# Empirical Rademacher averages versus Hoeffdings bound

Let $$M$$ be finite set with $$n$$ distinct elements. I want to probalistically approximate the relative counts $$\frac{|P(Q)|}{|M|}$$ of $$Q \subseteq M$$, where $$P(Q) = |P \cap M|$$.

An upper-bound for the number of samples need to get an (additive) $$\varepsilon$$-approximation can be derrived using the Hoeffding bound.

I am interested in achieving (empirical) better bounds using empirical Rademacher averages. My idea is to adaptability sample from $$M$$, to fulfill $$\begin{equation} \sup_{f \in \mathcal{F}}\,| L_{\mathcal{D}}(f) - L_{S}(f) | \leq 2\cdot\mathcal{R}_{\mathcal{F}}(S) + 3 \sqrt{\frac{ \log (2/\delta)}{2m}} \leq \epsilon, \end{equation}$$ where $$\begin{equation*} \mathcal{F} = \{ \mathbf{1}_{Q} \mid Q \subseteq M \}, \end{equation*}$$ and $$\mathbf{1}_{Q}$$ equals $$1$$ if the current sample is in $$Q$$, and otherwise $$0$$. It follows that $$\begin{equation*} L_{\mathcal{D}}(\mathbf{1}_{Q}) = \frac{|P(Q)|}{|M|}. \end{equation*}$$

Can one achieve better bounds using this approaches, e.g., by using Massart's Lemma to approximate $$\mathcal{R}_{\mathcal{F}}(S)$$?

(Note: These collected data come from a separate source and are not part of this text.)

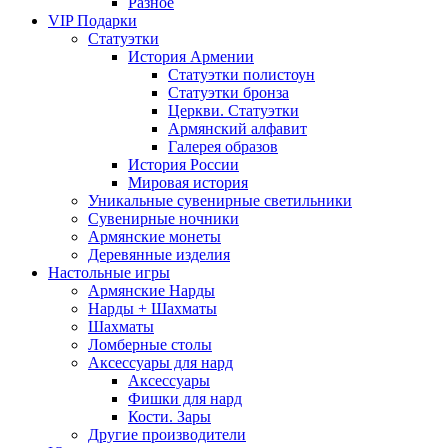
Разное
VIP Подарки
Статуэтки
История Армении
Статуэтки полистоун
Статуэтки бронза
Церкви. Статуэтки
Армянский алфавит
Галерея образов
История России
Мировая история
Уникальные сувенирные светильники
Сувенирные ночники
Армянские монеты
Деревянные изделия
Настольные игры
Армянские Нарды
Нарды + Шахматы
Шахматы
Ломберные столы
Аксессуары для нард
Аксессуары
Фишки для нард
Кости. Зары
Другие производители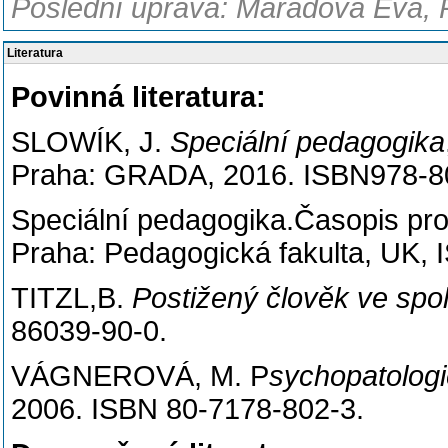
Poslední úprava: Marádová Eva, 
Literatura
Povinná literatura:
SLOWÍK, J.
Speciální pedagogika
Praha: GRADA, 2016. ISBN978-8
Speciální pedagogika.Časopis pro 
Praha: Pedagogická fakulta, UK,
TITZL,B.
Postižený člověk ve spo
86039-90-0.
VÁGNEROVÁ, M. P
sychopatologi
2006. ISBN 80-7178-802-3.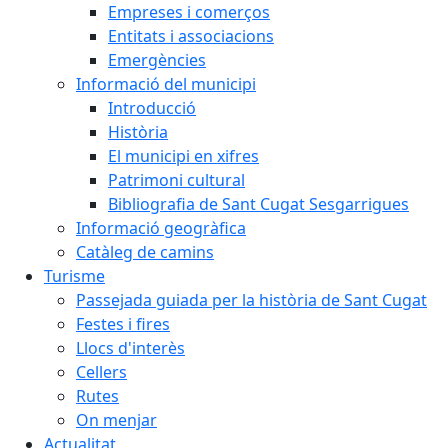
Empreses i comerços
Entitats i associacions
Emergències
Informació del municipi
Introducció
Història
El municipi en xifres
Patrimoni cultural
Bibliografia de Sant Cugat Sesgarrigues
Informació geogràfica
Catàleg de camins
Turisme
Passejada guiada per la història de Sant Cugat
Festes i fires
Llocs d'interès
Cellers
Rutes
On menjar
Actualitat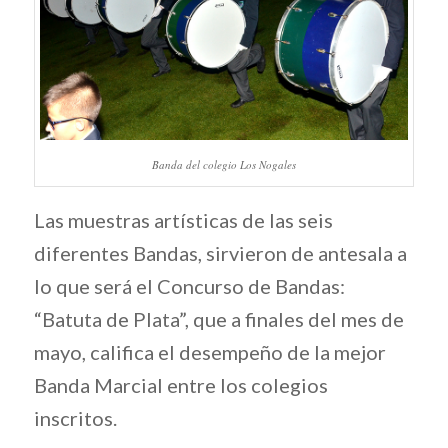
Banda del colegio Los Nogales
Las muestras artísticas de las seis
diferentes Bandas, sirvieron de antesala a
lo que será el Concurso de Bandas:
“Batuta de Plata”, que a finales del mes de
mayo, califica el desempeño de la mejor
Banda Marcial entre los colegios
inscritos.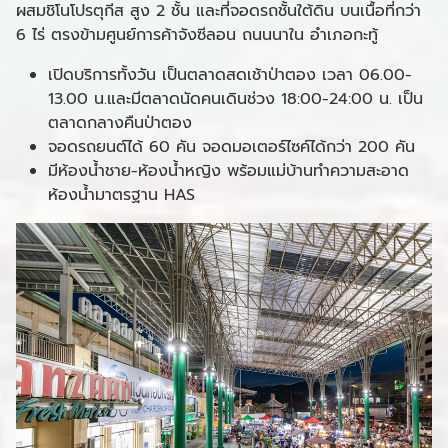
ผสมชิโนโปรตุกีส สูง 2 ชั้น และที่จอดรถชั้นใต้ดิน บนเนื้อที่กว่า
6 ไร่ ตรงข้ามศูนย์การค้าจังซีลอน ถนนนาใน อำเภอกะทู้
เปิดบริการทั้งวัน เป็นตลาดสดเช้าป่าตอง เวลา 06.00-
13.00 น.และมีตลาดนัดคนเดินช่วง 18:00-24:00 น. เป็น
ตลาดกลางคืนป่าตอง
จอดรถยนต์ได้ 60 คัน จอดมอเตอร์ไซค์ได้กว่า 200 คัน
มีห้องน้ำชาย-ห้องน้ำหญิง พร้อมแม่บ้านทำความสะอาด
ห้องน้ำมาตรฐาน HAS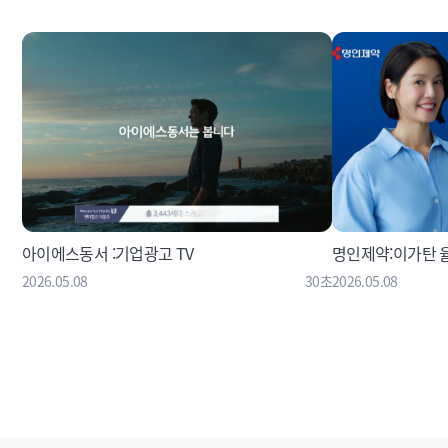
아이에스동서 :기업광고 TV
명인제약:이가탄 
2026.05.08
30초
2026.05.08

The answer depends on whether you want a bound for a single, fixed $$Q\subseteq M$$ or uniformly over all such $$Q$$. For a single, fixed $$Q$$, the Chernoff-Hoeffding bound is essentially the best you can do (see also empirical Bernstein's inequality for "fast rates").
If you want the bound to hold simultaneously for all $$Q\subseteq M$$, you need apply the union bound, which amounts to multiplying the deviation probability by $$2^{|M|}$$ (or the sample complexity by $$|M|\log 2$$).